The ability to tailor oxide heterointerfaces has led to novel properties in low-dimensional oxide systems. A fundamental understanding of these properties is based on the concept of electronic charge transfer.
However, the electronic properties of oxide heterointerfaces crucially depend on their ionic constitution and defect structure: ionic charges contribute to charge transfer and screening at oxide interfaces, triggering a thermodynamic balance of ionic and electronic structures. Quantitative understanding of the electronic and ionic roles regarding charge-transfer phenomena poses a central challenge.
Here, the electronic and ionic structure is simultaneously investigated at the prototypical charge-transfer heterointerface, LaAlO3/SrTiO3. Applying in situ photoemission spectroscopy under oxygen ambient, ionic and electronic charge transfer is deconvoluted in response to the oxygen atmosphere at elevated temperatures.
In this way, both the rich and variable chemistry of complex oxides and the associated electronic properties are equally embraced.

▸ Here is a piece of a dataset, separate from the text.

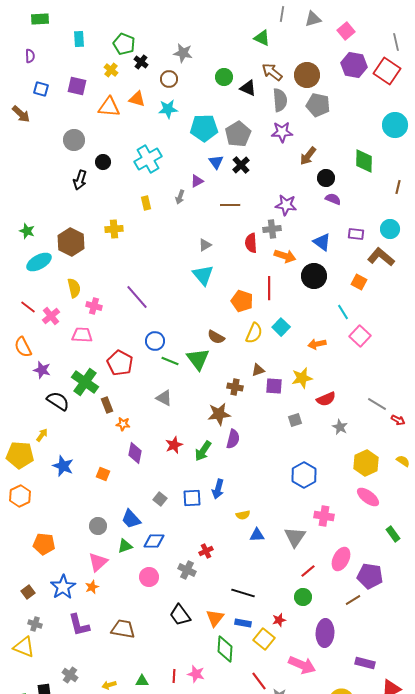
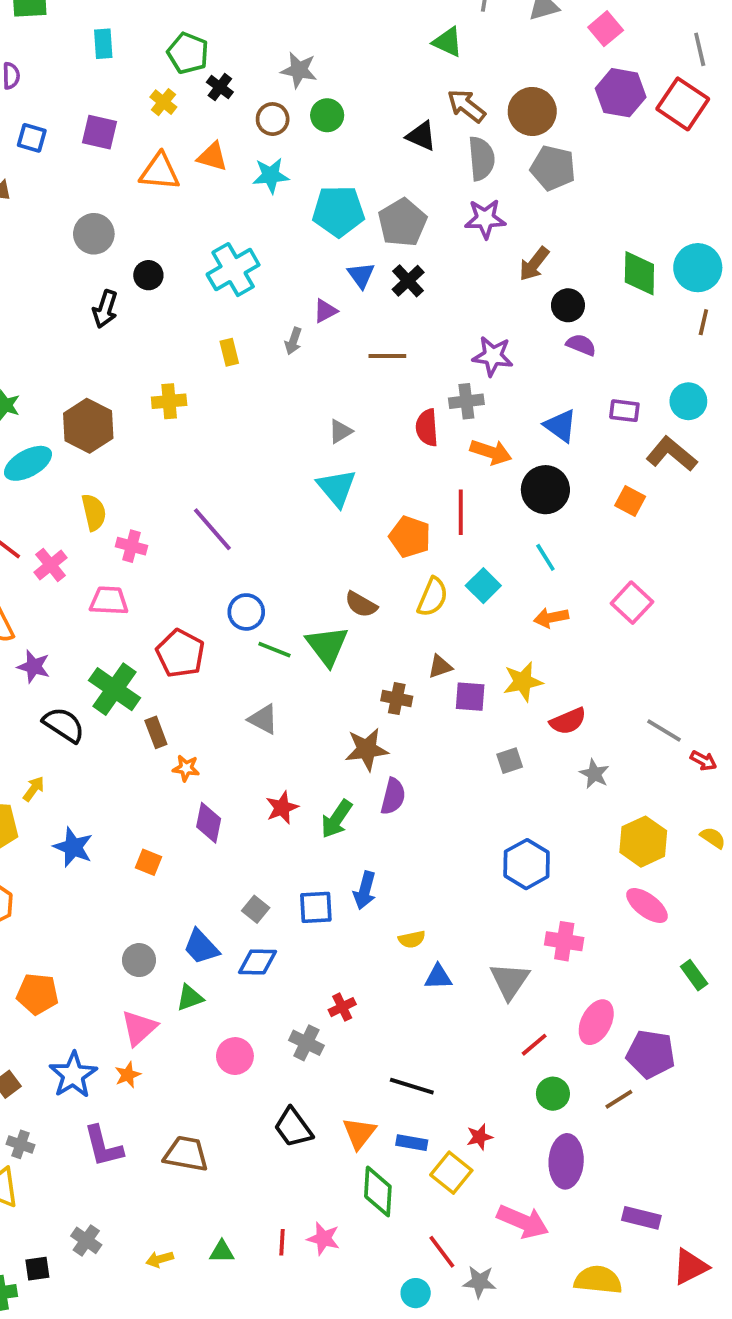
green circle: (224, 77) -> (327, 115), moved
cyan circle: (395, 125) -> (698, 268), moved
cyan line: (343, 312) -> (545, 557), moved
blue diamond: (154, 541) -> (258, 962), moved
green circle: (303, 597) -> (553, 1094), moved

The interfacial electron gas is depleted through an ionic rearrangement in the strontium cation sublattice when oxygen is applied, resulting in an inverse and reversible balance between cation vacancies and electrons, while the mobility of ionic species is found to be considerably enhanced as compared to the bulk.
Triggered by these ionic phenomena, the electronic transport and magnetic signature of the heterointerface are significantly altered.